US prosecutors have said they are investigating all options at their disposal in terms of the Assange case. Assange could be prosecuted under the wide-ranging Espionage Act for possessing and disseminating classified information, for instance. Such a prosecution presents difficulties, however, since the US has generally refrained from pursing those who publish such materials. They would presumably have to believe they could justify charging Assange for something the New York Times and other US media arguably also engage in.

The alleged leaker of much of the WikiLeaks material, Army private Bradley Manning, is already in custody. Assange might also be charged with conspiring with Manning to unlawfully obtain and publish the material. Such a prosecution would have to show that Assange induced Manning’s actions in some profound manner, however. That might be difficult to prove, as well.

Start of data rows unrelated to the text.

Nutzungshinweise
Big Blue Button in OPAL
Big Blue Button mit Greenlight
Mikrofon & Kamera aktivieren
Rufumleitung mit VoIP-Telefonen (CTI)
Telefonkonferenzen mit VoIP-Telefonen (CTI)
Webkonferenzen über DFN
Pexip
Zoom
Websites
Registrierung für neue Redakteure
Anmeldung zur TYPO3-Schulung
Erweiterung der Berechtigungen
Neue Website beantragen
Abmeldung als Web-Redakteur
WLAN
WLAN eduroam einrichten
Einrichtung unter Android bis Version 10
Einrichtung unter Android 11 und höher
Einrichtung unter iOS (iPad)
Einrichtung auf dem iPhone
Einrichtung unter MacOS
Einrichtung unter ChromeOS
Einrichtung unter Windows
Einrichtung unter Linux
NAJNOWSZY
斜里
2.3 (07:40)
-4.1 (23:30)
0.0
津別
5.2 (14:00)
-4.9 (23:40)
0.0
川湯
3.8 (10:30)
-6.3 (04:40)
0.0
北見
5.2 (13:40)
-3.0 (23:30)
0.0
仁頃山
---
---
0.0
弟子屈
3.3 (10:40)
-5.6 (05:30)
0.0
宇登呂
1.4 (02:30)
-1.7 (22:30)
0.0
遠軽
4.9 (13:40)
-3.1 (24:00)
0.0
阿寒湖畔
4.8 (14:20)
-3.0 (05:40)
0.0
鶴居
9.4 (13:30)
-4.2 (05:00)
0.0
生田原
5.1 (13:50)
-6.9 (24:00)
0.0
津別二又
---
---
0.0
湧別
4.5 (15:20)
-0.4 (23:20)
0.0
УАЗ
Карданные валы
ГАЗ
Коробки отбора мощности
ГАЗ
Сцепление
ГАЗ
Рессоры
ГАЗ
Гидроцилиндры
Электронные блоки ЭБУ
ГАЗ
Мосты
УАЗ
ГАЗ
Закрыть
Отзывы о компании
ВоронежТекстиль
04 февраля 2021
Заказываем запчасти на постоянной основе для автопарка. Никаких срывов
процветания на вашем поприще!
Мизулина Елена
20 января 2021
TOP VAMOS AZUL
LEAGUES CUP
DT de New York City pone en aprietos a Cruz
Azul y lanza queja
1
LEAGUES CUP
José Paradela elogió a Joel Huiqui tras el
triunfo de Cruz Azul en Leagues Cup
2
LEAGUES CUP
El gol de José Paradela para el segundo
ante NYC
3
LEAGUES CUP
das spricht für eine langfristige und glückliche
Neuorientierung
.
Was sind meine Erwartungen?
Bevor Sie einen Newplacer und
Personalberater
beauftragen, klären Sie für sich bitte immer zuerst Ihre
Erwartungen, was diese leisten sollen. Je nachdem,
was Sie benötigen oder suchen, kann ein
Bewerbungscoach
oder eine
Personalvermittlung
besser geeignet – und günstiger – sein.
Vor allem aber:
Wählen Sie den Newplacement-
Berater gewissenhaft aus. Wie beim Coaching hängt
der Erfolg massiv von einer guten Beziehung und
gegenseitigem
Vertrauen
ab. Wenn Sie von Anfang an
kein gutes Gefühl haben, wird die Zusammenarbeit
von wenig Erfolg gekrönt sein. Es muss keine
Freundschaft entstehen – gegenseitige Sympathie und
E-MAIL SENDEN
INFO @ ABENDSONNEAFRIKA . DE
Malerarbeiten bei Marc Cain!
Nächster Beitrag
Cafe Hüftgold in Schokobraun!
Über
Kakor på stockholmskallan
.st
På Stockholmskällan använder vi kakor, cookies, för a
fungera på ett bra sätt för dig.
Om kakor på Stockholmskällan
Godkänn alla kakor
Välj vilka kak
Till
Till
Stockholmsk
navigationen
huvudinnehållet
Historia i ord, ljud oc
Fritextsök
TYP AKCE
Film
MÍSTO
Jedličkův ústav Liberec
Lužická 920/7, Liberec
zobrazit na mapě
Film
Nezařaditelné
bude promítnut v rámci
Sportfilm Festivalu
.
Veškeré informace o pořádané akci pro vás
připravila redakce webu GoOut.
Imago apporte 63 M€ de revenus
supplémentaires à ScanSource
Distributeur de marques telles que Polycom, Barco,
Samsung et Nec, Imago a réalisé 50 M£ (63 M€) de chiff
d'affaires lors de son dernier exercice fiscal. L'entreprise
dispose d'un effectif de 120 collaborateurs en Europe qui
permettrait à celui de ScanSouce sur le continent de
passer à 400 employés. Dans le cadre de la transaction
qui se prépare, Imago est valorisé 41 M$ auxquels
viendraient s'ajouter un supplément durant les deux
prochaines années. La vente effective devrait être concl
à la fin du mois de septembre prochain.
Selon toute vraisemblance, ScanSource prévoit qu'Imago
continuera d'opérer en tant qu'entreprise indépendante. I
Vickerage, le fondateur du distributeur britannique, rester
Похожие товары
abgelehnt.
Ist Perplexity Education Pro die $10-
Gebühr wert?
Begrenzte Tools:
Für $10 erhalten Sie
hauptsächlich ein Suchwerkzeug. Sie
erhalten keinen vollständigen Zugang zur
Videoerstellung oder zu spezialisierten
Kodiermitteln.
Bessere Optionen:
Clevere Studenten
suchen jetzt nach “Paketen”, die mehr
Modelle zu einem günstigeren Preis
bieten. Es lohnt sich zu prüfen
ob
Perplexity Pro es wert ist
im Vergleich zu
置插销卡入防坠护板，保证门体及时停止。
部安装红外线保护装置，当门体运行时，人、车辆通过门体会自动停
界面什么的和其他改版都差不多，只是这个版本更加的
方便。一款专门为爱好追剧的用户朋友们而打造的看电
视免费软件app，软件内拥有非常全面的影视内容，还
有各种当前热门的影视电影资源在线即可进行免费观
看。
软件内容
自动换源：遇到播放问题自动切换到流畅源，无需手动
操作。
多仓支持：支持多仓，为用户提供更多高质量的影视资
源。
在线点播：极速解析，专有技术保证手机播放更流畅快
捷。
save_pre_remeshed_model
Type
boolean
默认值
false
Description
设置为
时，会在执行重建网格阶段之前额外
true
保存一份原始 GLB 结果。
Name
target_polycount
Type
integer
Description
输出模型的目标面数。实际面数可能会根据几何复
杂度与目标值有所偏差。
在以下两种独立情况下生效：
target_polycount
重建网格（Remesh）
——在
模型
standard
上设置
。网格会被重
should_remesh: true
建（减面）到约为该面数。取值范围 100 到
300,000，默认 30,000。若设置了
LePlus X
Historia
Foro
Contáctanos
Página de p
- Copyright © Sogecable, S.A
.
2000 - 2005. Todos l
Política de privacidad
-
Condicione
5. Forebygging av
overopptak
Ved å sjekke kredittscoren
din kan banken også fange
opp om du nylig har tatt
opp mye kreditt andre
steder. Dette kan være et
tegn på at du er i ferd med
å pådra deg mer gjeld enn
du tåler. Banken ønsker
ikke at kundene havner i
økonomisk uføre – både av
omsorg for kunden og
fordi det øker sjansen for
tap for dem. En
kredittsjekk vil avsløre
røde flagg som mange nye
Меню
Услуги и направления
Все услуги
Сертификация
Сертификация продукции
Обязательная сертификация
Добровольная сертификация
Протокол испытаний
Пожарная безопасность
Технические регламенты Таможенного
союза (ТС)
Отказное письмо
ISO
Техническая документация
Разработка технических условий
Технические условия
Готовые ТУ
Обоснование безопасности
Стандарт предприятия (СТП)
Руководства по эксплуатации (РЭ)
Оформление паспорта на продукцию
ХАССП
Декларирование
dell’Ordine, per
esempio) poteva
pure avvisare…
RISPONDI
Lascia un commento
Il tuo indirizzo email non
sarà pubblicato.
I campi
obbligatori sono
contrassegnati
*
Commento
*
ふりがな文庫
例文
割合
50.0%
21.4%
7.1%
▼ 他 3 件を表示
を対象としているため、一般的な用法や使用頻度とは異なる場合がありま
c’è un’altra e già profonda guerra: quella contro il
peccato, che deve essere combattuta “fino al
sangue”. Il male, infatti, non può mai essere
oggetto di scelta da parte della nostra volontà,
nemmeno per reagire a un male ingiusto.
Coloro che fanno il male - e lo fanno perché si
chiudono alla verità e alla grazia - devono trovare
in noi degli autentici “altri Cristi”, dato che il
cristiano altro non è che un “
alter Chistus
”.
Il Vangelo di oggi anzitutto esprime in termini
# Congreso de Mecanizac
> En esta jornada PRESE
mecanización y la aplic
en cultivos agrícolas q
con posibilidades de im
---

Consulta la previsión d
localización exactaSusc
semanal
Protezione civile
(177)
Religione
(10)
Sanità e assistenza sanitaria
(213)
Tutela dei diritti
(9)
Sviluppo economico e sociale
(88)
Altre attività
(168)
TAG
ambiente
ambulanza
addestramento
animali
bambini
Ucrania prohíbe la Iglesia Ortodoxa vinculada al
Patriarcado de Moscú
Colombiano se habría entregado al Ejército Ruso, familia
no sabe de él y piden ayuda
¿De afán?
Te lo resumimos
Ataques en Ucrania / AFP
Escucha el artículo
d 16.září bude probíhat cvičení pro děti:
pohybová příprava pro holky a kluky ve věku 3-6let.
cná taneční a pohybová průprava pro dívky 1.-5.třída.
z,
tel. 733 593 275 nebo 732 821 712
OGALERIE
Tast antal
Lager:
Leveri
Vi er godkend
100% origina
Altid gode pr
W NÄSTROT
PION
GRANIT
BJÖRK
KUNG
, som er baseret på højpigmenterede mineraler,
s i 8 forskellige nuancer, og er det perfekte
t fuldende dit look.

Earlier this month, the Wall Street Journal reported that federal prosecutors were having difficulty finding evidence that Assange had encouraged Manning. For this and other reasons, former US Assistant Attorney General for the Office of Legal Counsel Jack Goldsmith argues that the US should stop its legal pursuit of the WikiLeaks impresario.

Hauling Assange before a US judge is one thing. Convicting him is quite another, argues Goldsmith, now a Harvard Law professor, in a recent post on the “Lawfare” national security blog and in a Washington Post opinion piece.

“A failed attempt to prosecute Assange would be worse than not prosecuting him. It would make the United States look even more ineffectual than it does as a result of the leaks,” writes Goldsmith.

Assange may already be under indictment in the US. American grand jury proceedings are secret, and a grand jury could have already been empanelled to hear evidence against him.

Conversely, the US may be just as happy to see Assange tied up in Swedish court proceedings. That might occupy him for months without the US having to prosecute him at all.